Basaglia’s commitment in the transformation process of psychiatric hospitals was mainly based on the idea of trusting patients, which he considered to be a winning approach against asylums.

However, from a political point of view, he saw that the connection between the psychiatric issue and the class struggle brought the first to the attention of the political world. Basaglia understood that it was possible to develop a new concept of mental hospitals and prevention against mental illnesses throughout an increased awareness of the social-economic context, particularly in terms of poverty and margination.

He was not a man from the Academy, he was not a lecturer but he took the risk to act as an empirical and pragmatic person who refused the enlightening, idealistic and flattening side of an exasperated theory, which had been conceived to hide contradictions13.

Among the evident innovations brought about by Basaglia who made the patient-doctor relation more human, some are worth mentioning, for example the knocking down of the walls surrounding mental hospitals, the abolition of insulin therapy and electroconvulsive therapy and the reduction of physical means of constraint, still representing the most controversial aspects of the reform. Certainly, the straightjacket and the physical constraint to bed are still considered violent and aggressive means. However, the psychiatric drugs which have spread since 1950 (when

Chlorprozamine was discovered) brought to a similarly unethical use of “pharmacological straightjackets”. Another serious problem which had not been taken into account by the reform, was that the introduction of psychiatry in General Hospitals would imply the accomplishment of budget and timeline goals with a consequent reduced interest in patients’ health .

As for the economic implications, Law 180 turned out to be inadequate. At the time of its enactment, the social-economic conditions of the country were definitely more favorable in many ways and, as a consequence, Finance reforms were not thought to be needed. However, due to the recent economic crisis, all industrialized Western countries have had to rearrange the distribution of available resources and the welfare system, which used to guarantee the community-based psychiatric care, has suffered severe reductions, too.
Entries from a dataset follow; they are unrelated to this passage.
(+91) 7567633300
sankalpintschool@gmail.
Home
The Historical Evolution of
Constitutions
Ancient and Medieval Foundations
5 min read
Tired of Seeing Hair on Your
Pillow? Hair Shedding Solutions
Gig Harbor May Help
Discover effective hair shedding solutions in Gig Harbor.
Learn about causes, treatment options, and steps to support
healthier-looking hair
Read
Since unemployment, isolation and poverty are severely affecting the communities, the Government will not presumably address further resources to capillary, peculiar and invisible welfare and rehabilitation networks, but, instead, will prefer to address resources and other social helps to business sector and other more institutionalized causes, as proved by the uncountable cuts implemented in the Health system and the postponed shutting down of six operating Forensic Psychiatric Hospitals.

As a reaction, many spontaneous volunteer associations of family members and users have been created and they may be considered the real and unique help in a society where mutual help is slowly vanishing and the stigma of mental illness hasn’t disappeared yet. The concept of mental disease has mixed up and identified with groups of drug addicts or immigrants whose culture, values, taboos, behaviors and reactions are different from the local ones. The concept of mental disease has been extended to the increasing number of unemployed, isolated, abandoned and old people, all blended in a sort of anthropological-ethnical mixture, and left without any of the economic and financial helps, which are vital to meet these new growing needs.
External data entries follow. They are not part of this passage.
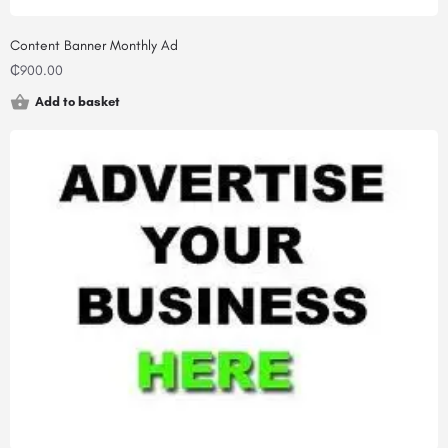
Content Banner Monthly Ad
₵
900.00
Add to basket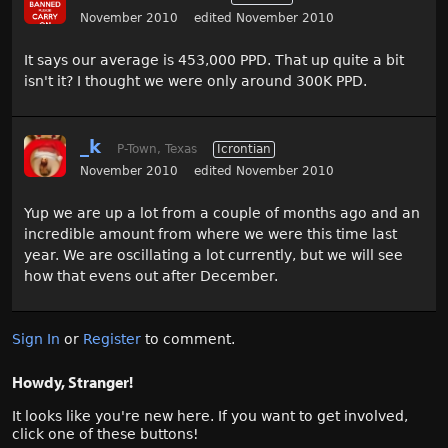
November 2010
edited November 2010
It says our average is 453,000 PPD. That up quite a bit
isn't it? I thought we were only around 300K PPD.
_k
P-Town, Texas
Icrontian
November 2010
edited November 2010
Yup we are up a lot from a couple of months ago and an
incredible amount from where we were this time last
year. We are oscillating a lot currently, but we will see
how that evens out after December.
Sign In
or
Register
to comment.
Howdy, Stranger!
It looks like you're new here. If you want to get involved,
click one of these buttons!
Further thinking is usually stimulated by the story of Geel, the Dutch village where the adult foster family care (IESA) approach to psychiatric patients was introduced in medieval times, far before the Basaglia reforms. Today, this practice of sharing and acceptance has also been applied in some

Italian cities through projects on psychiatric adult foster family care. Basaglia, too argued that the

families of origin needed to accept the disease of their member who, after the internment in some psychiatric hospital, often became like a ghost.
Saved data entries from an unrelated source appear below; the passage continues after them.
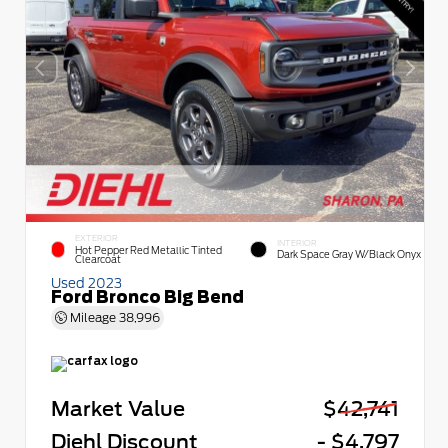
EXTERIOR
INTERIOR
Hot Pepper Red Metallic Tinted
Dark Space Gray W/Black Onyx
Clearcoat
Used 2023
Ford Bronco Big Bend
Mileage
38,996
Market Value
$42,741
Diehl Discount
- $4,797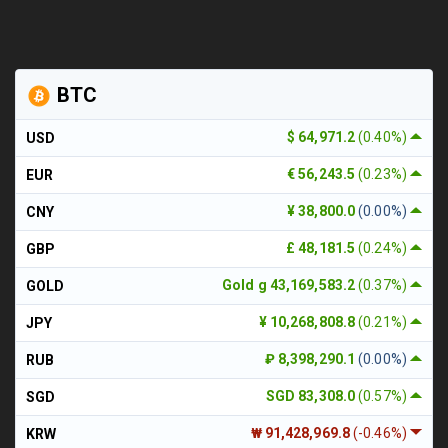
BTC
$ 64,971.2
(0.40%)
USD
€ 56,243.5
(0.23%)
EUR
¥ 38,800.0
(0.00%)
CNY
£ 48,181.5
(0.24%)
GBP
Gold g 43,169,583.2
(0.37%)
GOLD
¥ 10,268,808.8
(0.21%)
JPY
₽ 8,398,290.1
(0.00%)
RUB
SGD 83,308.0
(0.57%)
SGD
₩ 91,428,969.8
(-0.46%)
KRW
Today, psychiatry is taking distance from all forms of reductionism and simplification and it represents an ever-evolving medical science which embraces new disciplines, both highly specialized, such as neuroscience, and not strictly medical ones such as psychology, sociology, pedagogy, anthropology and ethics. Likewise, one of the most valuable aspects which came out in the period after Basaglia is the opening of a new dialogue with mental health specialists along with sociologists, trade unionists, philosophers and politicians.

Notes

1 Lisa Roscioni. Il governo della follia. Ospedali, medici e pazzi nell’età moderna, Bruno

Mondadori 2003.

2 Paolo Francesco Peloso, La guerra dentro. La psichiatria italiana tra fascismo e resistenza

(1922-1945), Ombre Corte, Verona.

3 Valeria Babini, Liberi tutti. Manicomi e psichiatri in Italia: una storia del Novecento, il Mulino,

Bologna 2009, 93-115.

4 Dalle trincee al manicomio. Esperienza bellica e destino di matti e psichiatri nella Grande

Guerra, a cura di A. Scartabellati, Marco Valerio, Torino 2008.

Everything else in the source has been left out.